Kemal Kılıçdaroğlu, “Ben kontrollü darbe deyince kızıyorlar. Karanlık noktalar bir değil, iki değil, dünya kadar. Bunların hepsinin ortaya çıkması lazım.” dedi.
Muhsin Yazıcıoğlu’nun ölümü, kumpas davaları gibi konuların komisyon raporunda yer alaması gerektiğini de anlatan Kılıçdaroğlu, geçmişte güvenlik birimlerinden gelen bazı resmi yazıların da görmezden gelindiğini savundu.
Kılıçdaroğlu, “Bir rapor daha var. 17 Şubat 2017 tarihli bir bilirkişi raporu. Genelkurmay’da savcının istediği üzerine rapor düzenliyorlar. Rapor var bizde. Bu raporda yok. 15 Temmuz darbe girişimini araştıran komisyonun elinde yok. Var da gizliyor. Niçin yok? Bütün bu ayrıntıları komisyonun üyesi CHP milletvekilleri rapora yazacaklar. Biz görevimizi yapacağız. Asıl suçlular hala yakalanmış değil. Asıl failler yani bu işin siyasi ayağı hala ortaya çıkmış değil. Arkasını bırakmayacağız.” ifadesini kullandı.

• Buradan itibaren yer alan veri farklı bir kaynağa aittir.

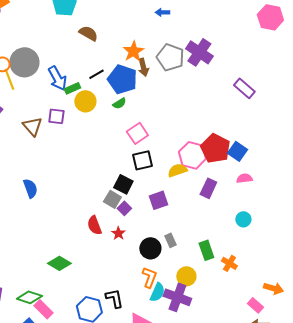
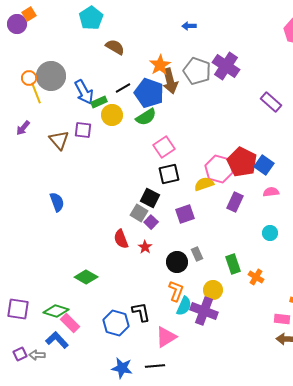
brown arrow: (143, 67) -> (170, 81), size x1.4
green semicircle: (119, 103) -> (146, 117), size x1.5
pink rectangle: (255, 305) -> (282, 319), turned -35

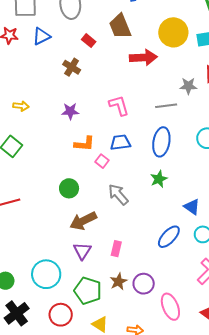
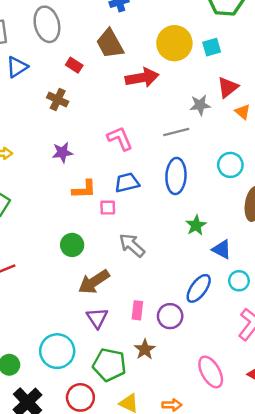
pink square: (102, 161) -> (108, 208), turned -32
green star: (159, 179) -> (196, 225), moved
purple circle: (144, 284) -> (170, 316), moved

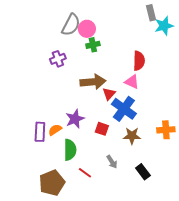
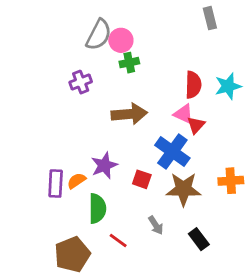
cyan star: (164, 26) -> (228, 86), moved
red triangle: (109, 94) -> (196, 125), moved
brown star: (132, 136) -> (183, 189), size x1.4

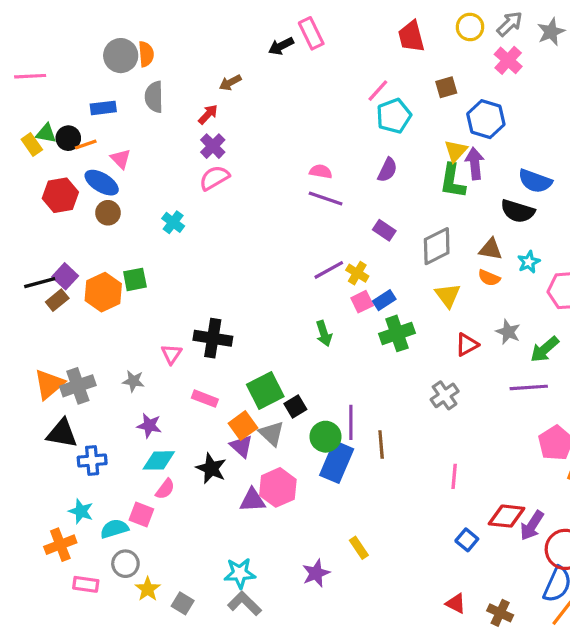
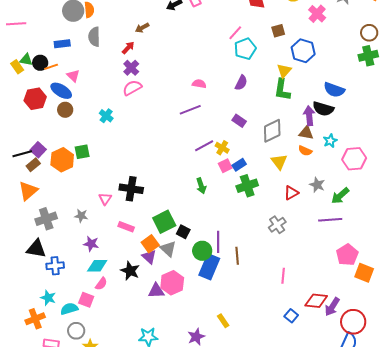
purple arrow: (475, 164) -> (309, 116), moved
purple line: (326, 198) -> (190, 110), moved, turned -40
orange triangle: (49, 384) -> (28, 191), moved
black square: (295, 406) -> (183, 232), turned -32

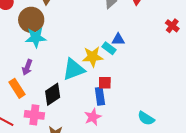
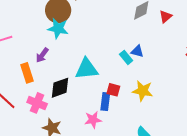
yellow star: (93, 57) -> (143, 91), moved

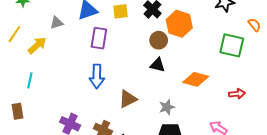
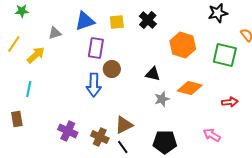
orange hexagon: (179, 24) -> (183, 45), moved
brown circle: (159, 40) -> (112, 69), moved
brown triangle: (128, 99) -> (124, 125), moved
gray star: (167, 107) -> (162, 99), moved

Darbe girişimi sırasında hayatını kaybeden vatandaşlara karşı sorumlulukları olduğunu vurgulayan Kılıçdaroğlu, “249 şehidin kanını yerde bıraktılar. O kanı yerde bırakmamaya söz verdik. Sözümüzün arkasında duracağız. Asıl çağrılıp dinlenmesi gereken kişi, Adalet ve Kalkınma Partisi’nin iki genel başkanıdır. Binali Yıldırım ve Recep Tayyip Erdoğan. Gelip bilgi vermeleri lazım.” değerlendirmesini yaptı.

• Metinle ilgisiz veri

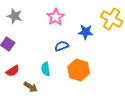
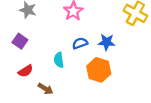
blue star: (86, 32) -> (107, 42), moved
cyan semicircle: (46, 69) -> (59, 60), moved

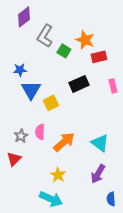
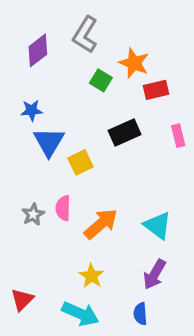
purple diamond: (24, 17) -> (38, 50), moved
gray L-shape: (45, 36) -> (85, 35), moved
red triangle: (14, 159) -> (22, 300), moved
blue semicircle: (111, 199) -> (140, 314), moved

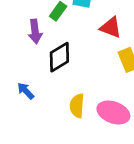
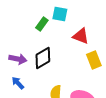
purple arrow: (35, 31) -> (18, 59), moved, turned -72

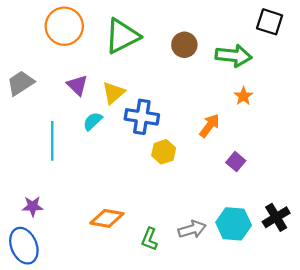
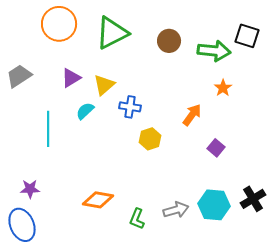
black square: (270, 22) -> (247, 36), moved
purple triangle: (77, 85) -> (71, 78), turned 45
blue cross: (142, 117) -> (130, 107), size x0.7

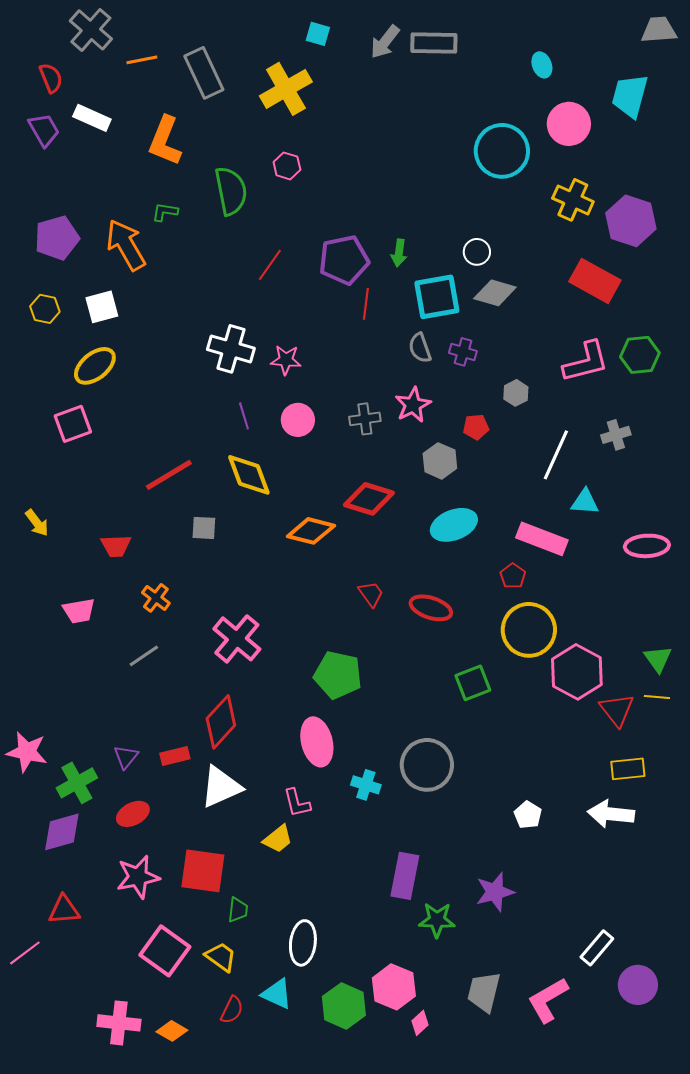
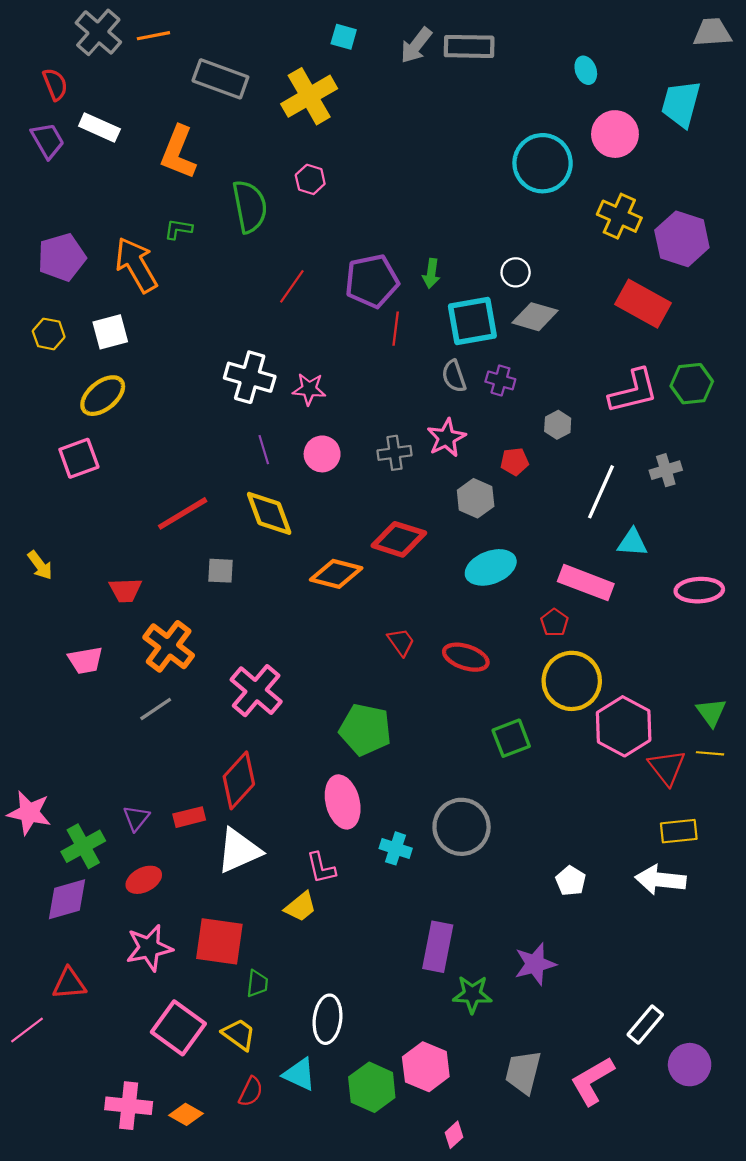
orange line: (142, 60) -> (153, 36), moved
gray rectangle: (204, 73) -> (220, 79), turned -45
orange cross: (156, 598) -> (169, 646), size x1.6
pink diamond: (420, 1023) -> (454, 1135), moved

Kılıçdaroğlu, Erdoğan ve Yıldırım’ın darbe gecesine ilişkin açıklamalarının çelişkili olduğunu da iddia etti.
Darbe girişiminin siyasi ayağının mutlaka ortaya çıkarılması gerektiğini bildiren Kılıçdaroğlu, “Aynı menzile gidiyorlardı. Ne demektir bu? Bir ipte iki cambaz oynadılar. İki canbaz bir ipte oynamaz. Birisi diğerini tasfiye etti, diğeri yoluna devam etti. Neyle? 15 Temmuz’u fırsat bilip bir karşı darbeyle. Türkiye bir karşı darbe yaşamıştır ve yaşamaya devam etmektedir.” diye konuştu.
16 Nisan halk oylamasının ardından Türkiye’nin mühürsüz bir anayasa ile yönetildiğini, anayasanın toplumun, halkın değil, bir partinin anayasası olduğunu öne süren Kılıçdaroğlu, devletin kurumlarının ele geçirildiğini parti militanlarının yerleştirildiğini anlattı.
Kılıçdaroğlu, tüm bunlara karşı onurları ve gururlarıyla direneceklerini ifade ederek, “Ayarını bozdukları kantar, hiç kimse endişe etmesin, gün gelecek onları da tartacak.” dedi.